It is absolutely bizarre to me. I do not understand at all. I am not joking.
I was taught very little Christianity growing up. I don't know any stories, just the big characters and just barely.
I read that Bible once and it made perfect sense to me. I had questions to ask other people, but as I asked the questions, all I got were strange interpretations and deletions of information.
I do not know what book the Christian people of America are following. I am not like some dude that been doing Christian stuff my whole life or something. I can't repeat any scripture from heart, but I can tell you what it does and doesn't say.
I just know, cause I am not an idiot, and I read the book, when people tell me shit that God would never say or imply.
I just have to go find some piece of scripture to back myself up. I have asked some questions here and got solid answers that reinforced my notions that were counter-mainstream. My aunt was helpful too because she is a bit in the middle between the new-age stuff and a more direct reading.

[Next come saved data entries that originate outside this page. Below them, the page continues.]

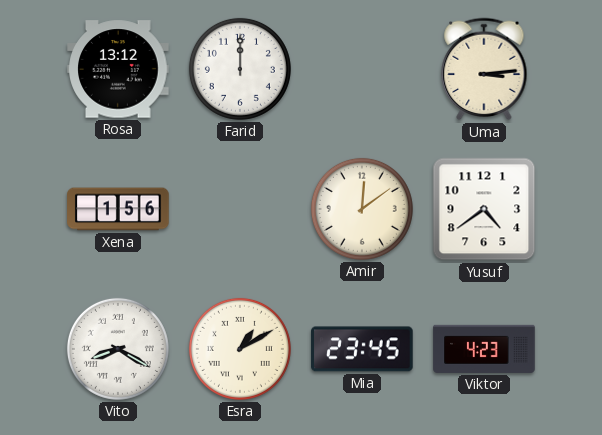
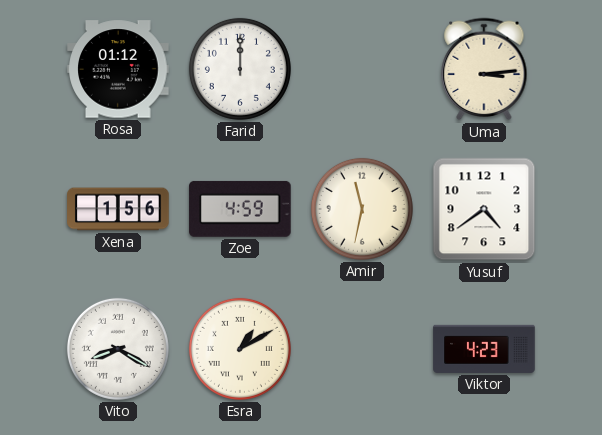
Rosa: 13:12 -> 01:12
Zoe: none -> 4:59
Amir: 12:09 -> 11:32
Mia: 23:45 -> none
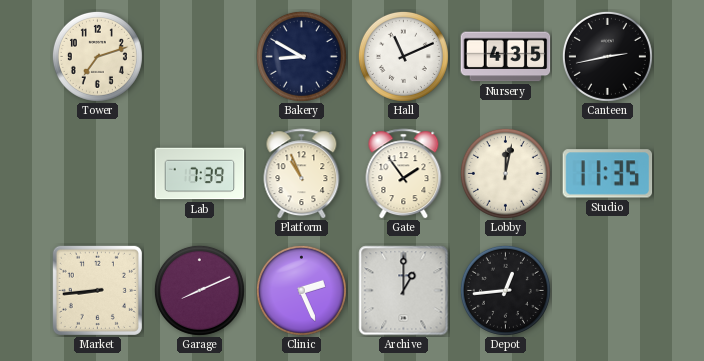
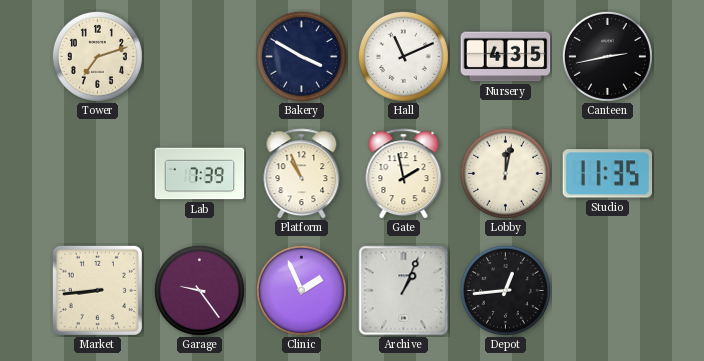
Bakery: 8:50 -> 3:50
Gate: 1:54 -> 1:58
Garage: 8:11 -> 9:24
Clinic: 2:26 -> 1:56
Archive: 1:00 -> 1:04
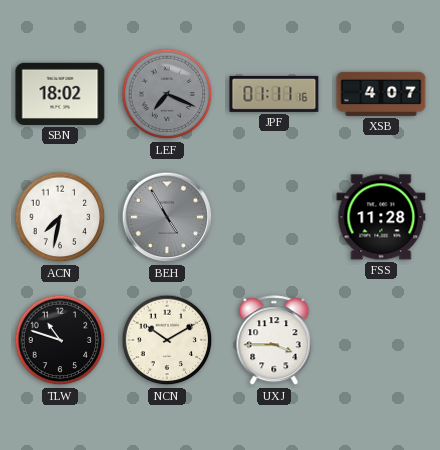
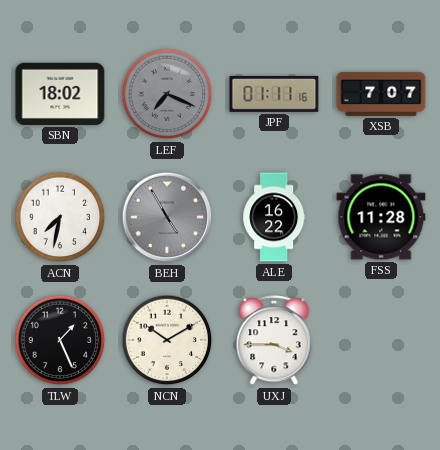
XSB: 4:07 -> 7:07
ALE: none -> 16:22
TLW: 10:48 -> 1:26
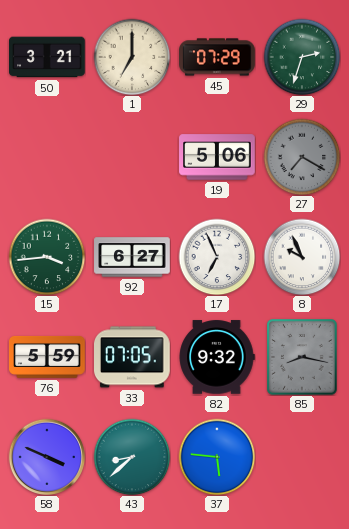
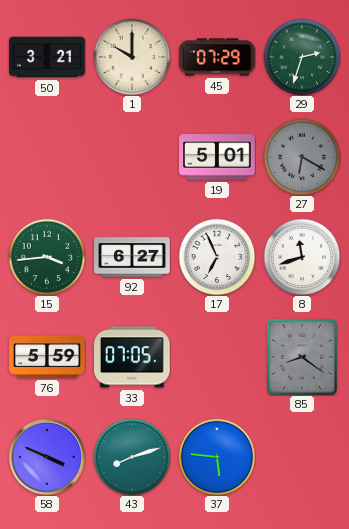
1: 7:00 -> 10:00
19: 5:06 -> 5:01
27: 7:20 -> 6:20
8: 9:56 -> 11:42
82: 9:32 -> none
85: 8:17 -> 8:21
43: 8:38 -> 8:12
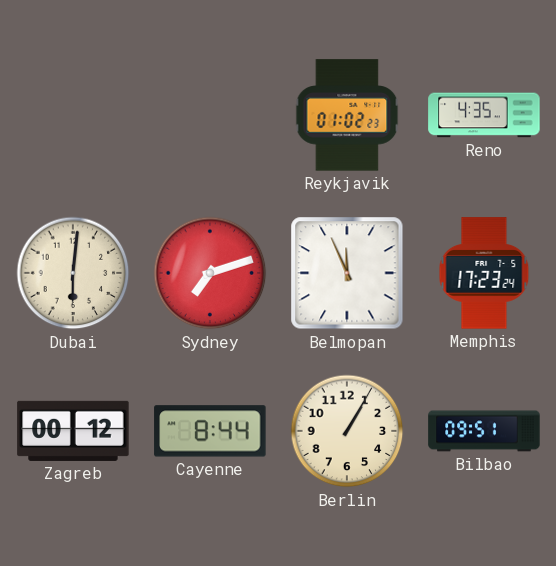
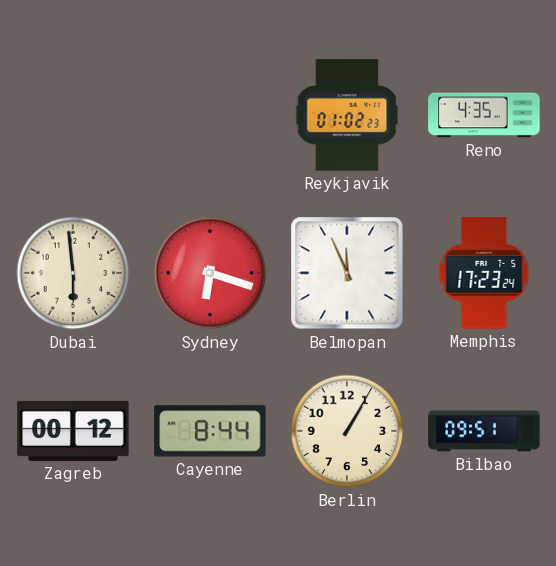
Dubai: 6:01 -> 5:59
Sydney: 7:12 -> 6:18
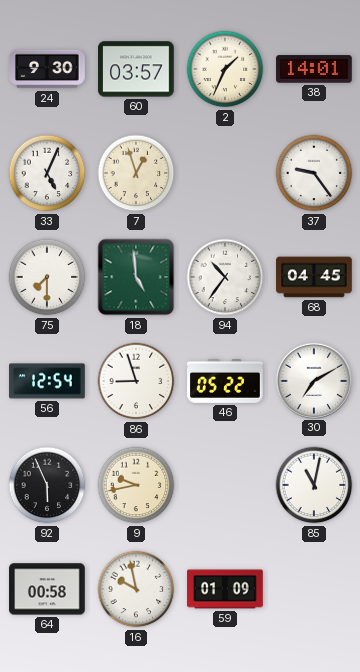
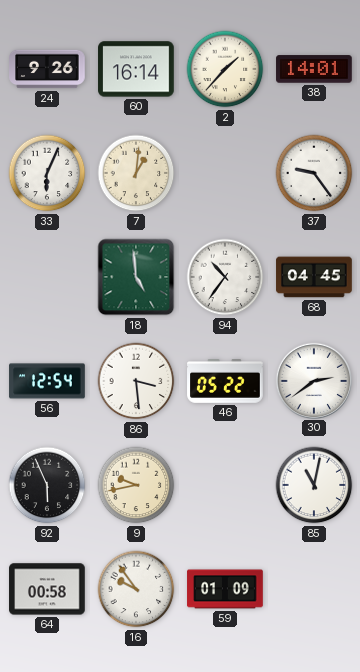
24: 9:30 -> 9:26
60: 03:57 -> 16:14
2: 1:34 -> 1:37
33: 5:04 -> 6:04
7: 12:57 -> 1:01
75: 7:30 -> none
86: 8:57 -> 3:29
30: 7:10 -> 2:39
16: 9:58 -> 9:54
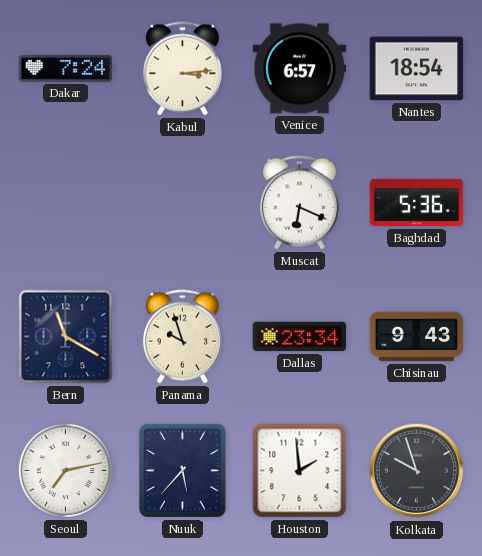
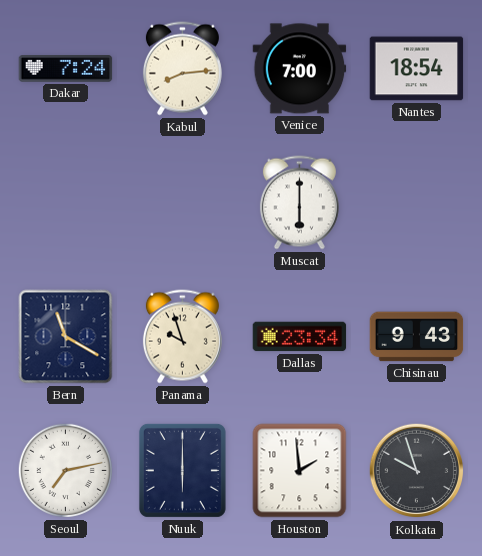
Kabul: 3:14 -> 8:14
Venice: 6:57 -> 7:00
Muscat: 6:19 -> 6:00
Baghdad: 5:36 -> none
Nuuk: 5:37 -> 6:00
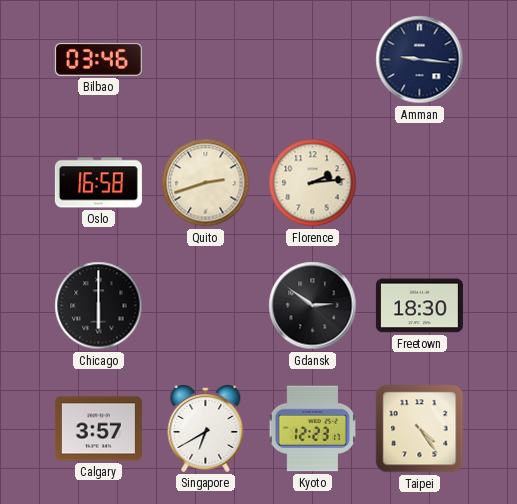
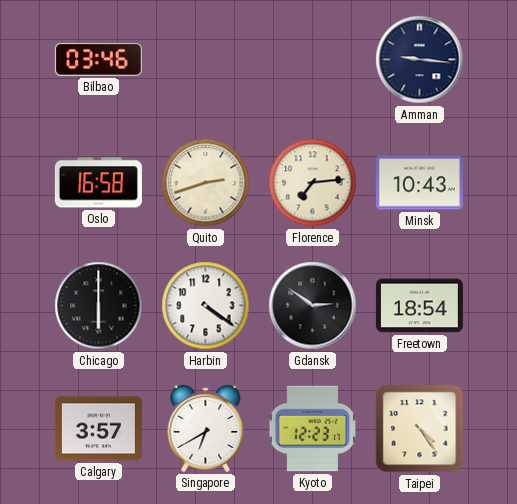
Florence: 2:14 -> 7:14
Minsk: none -> 10:43
Harbin: none -> 4:21
Freetown: 18:30 -> 18:54
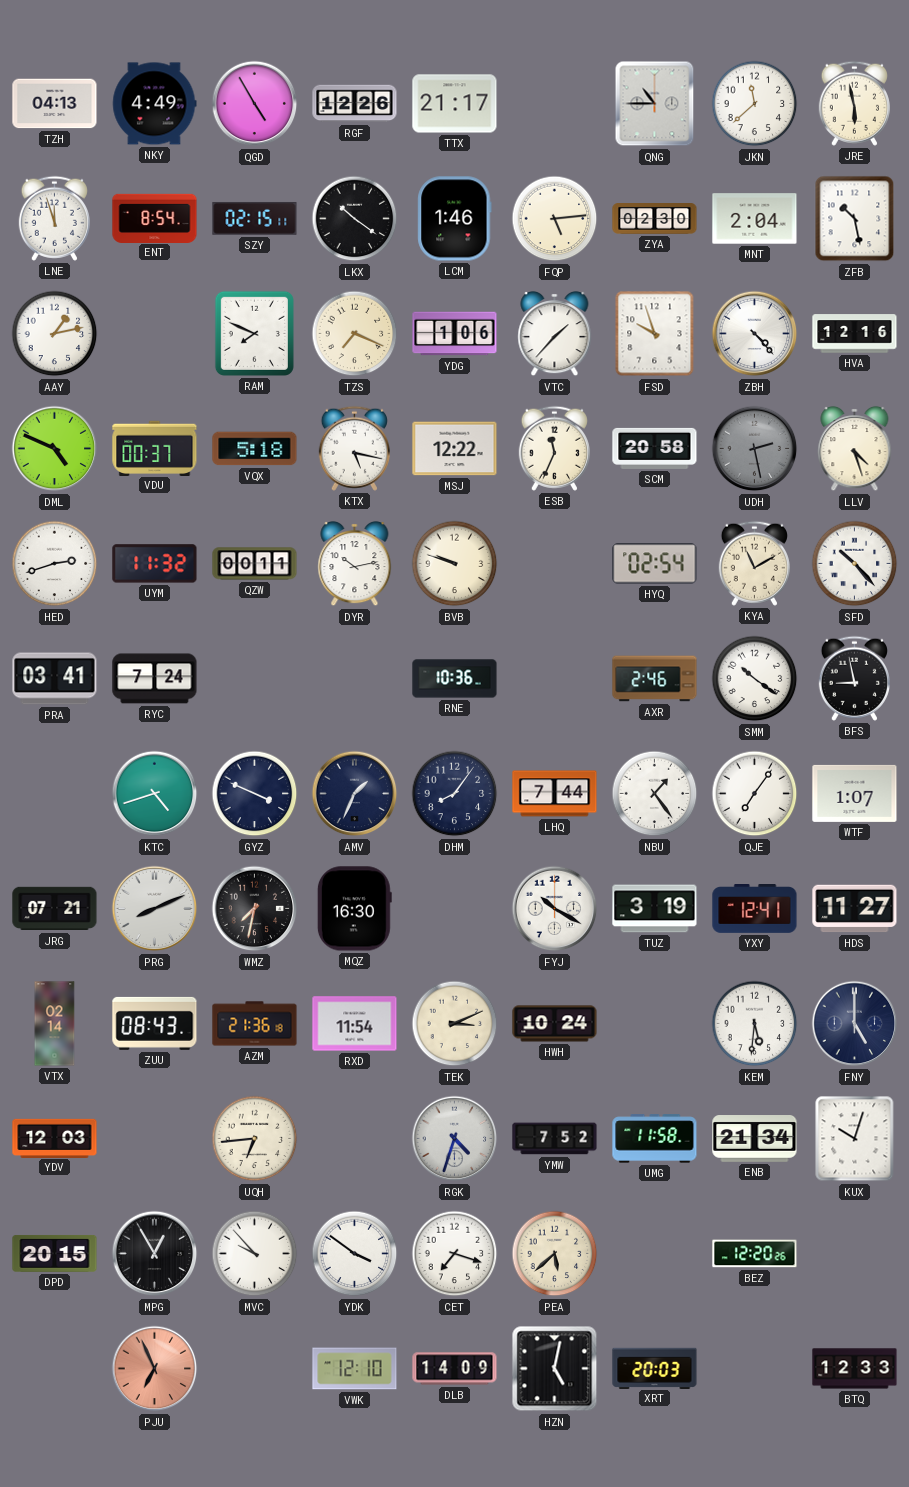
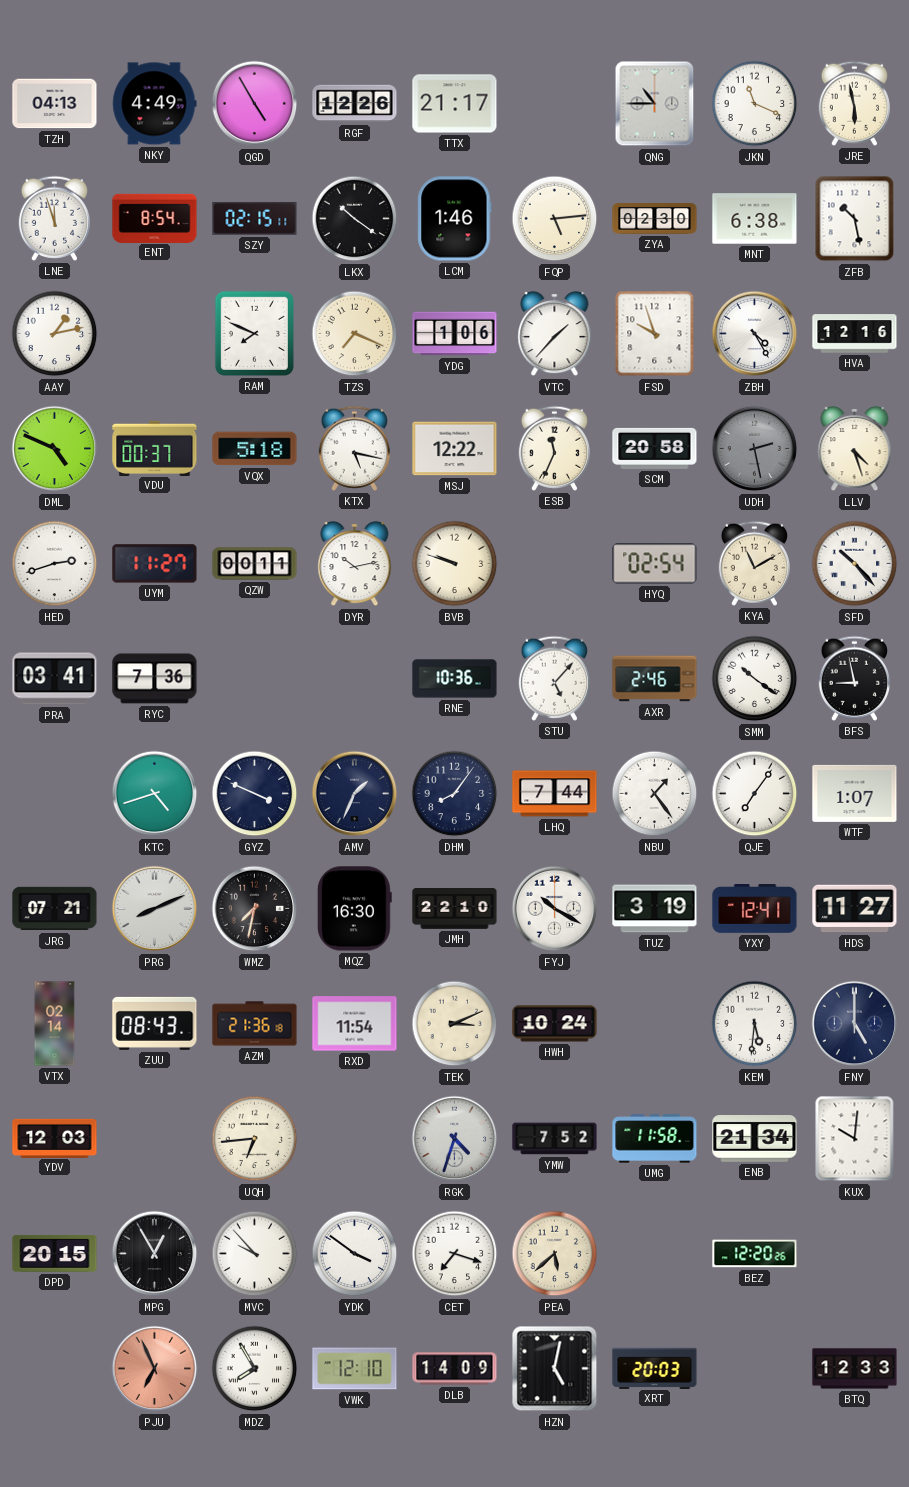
JKN: 11:38 -> 11:19
MNT: 2:04 -> 6:38
ZBH: 4:23 -> 4:25
UYM: 11:32 -> 11:27
RYC: 7:24 -> 7:36
STU: none -> 5:07
JMH: none -> 22:10
KUX: 10:03 -> 10:01
MDZ: none -> 7:55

I stuck with the way I saw it. It was plain and clear as day to me. I do not care what people think of my life actions, my criminal record, my marijuana grow room, the fact i smoke cigarettes, drink too much soda, play terrorist all day, and choose no party affiliation, i do not go to church, i do pray in a group when my q friends ask me to join them in prayer or i see someone who is requesting a prayer for someone. I do not have friends in the real world. I am considered mentally ill by my family because of my actions. It can be hard to understand it is okay to hear the voice of God. It is confusing and people and they medicate the issue.
It is all just funny to me at the end of the day. Like so what, I lived a life of sin and I eat too much sugar and nicotene. I escape this fucked up reality a bit with marijuana.